In this lecture/workshop we will explore why EMI academics who are working in an international HE environment may need to make some profound changes in their linguistic awareness and pedagogical skills: in an EMI world a monologic, teacher-led pedagogy will no longer be sufficient. We will discuss why the fact of teaching through EMI will bring with it the need for a more interactive pedagogy.
Julie Dearden – Bio
I am the Director of Oxford EMI, a teacher and a researcher in English Medium Instruction (EMI). After being the Director of International Programmes at Hertford College, Oxford for many years, I became the Senior Research Fellow in EMI at the Department of Education at the University of Oxford in 2013. At the Department of Education I established and ran The Centre for Research into EMI and teacher development programmes until 2016. In 2017 I established Oxford EMI Ltd, a training and consulting institution and we have provided EMI training courses and advice, based on research, to Higher Education Institutions around the world.
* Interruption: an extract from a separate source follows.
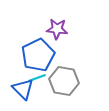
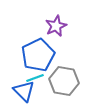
purple star: moved 1 px left, 3 px up; rotated 30 degrees counterclockwise
cyan line: moved 2 px left
blue triangle: moved 1 px right, 2 px down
I am very interested in what happens when universities internationalise as ‘going international’ invariably involves teaching academic subjects through the medium of English with the implication that the pedagogy needs to change. My publications include a report for the British Council, English as a Medium of Instruction: a Growing Global Phenomenon (2015) which is an overview of EMI in 55 countries. More recently I have co-written a systematic review based on 83 studies on EMI in Higher Education. In 2016 our research project in Turkey roused my particular interest in how English Language teachers and EMI academics might need to adapt and how they might work together (EMI in Turkish universities: Collaborative planning and student voices, 2016). In my recent publication The changing roles of EMI academics and English language specialists I propose that English teachers should play an increasingly important role in an EMI world. I have also written articles on teacher beliefs and attitudes in EMI (Higher Education Teachers’ Attitudes towards English Medium Instruction (2016) and EMI: Comparing teacher beliefs in secondary and tertiary education). I have been fortunate to travel widely speaking at conferences and training EMI academics in China, Brazil, Spain, France, Italy, Austria, Germany, Morocco, Russia and Japan and have had the pleasure of working with teachers from around the world here in Oxford.
Tom Spain – bio
I am a consultant, course writer and trainer at Oxford EMI Training. Over the last four years, I have written and taught EMI (English Medium Instruction) courses for lecturers in many countries and contexts around the world, including Holland, Belgium, Ukraine and Croatia in Europe, Morocco in North Africa and Pakistan, Vietnam and especially, China in Asia. In fact, this will be my seventh visit to China. Before coming to Oxford, I taught academics and students in Spain for over seventeen years while working at the University of Alcalá in Madrid. During that time, I co-authored the British Council’s Academic Teaching Excellence (ATE) course in collaboration with the Department of Education, University of Oxford. Having worked in Higher Education settings for many years, I have witnessed first-hand the growing impact of English on the sector for teachers, researchers, administrative staff and students. I am fascinated not only by the communication issues that arise, but also by the possibilities afforded in terms of people’s effectiveness as communicators, teachers and learners on an international stage.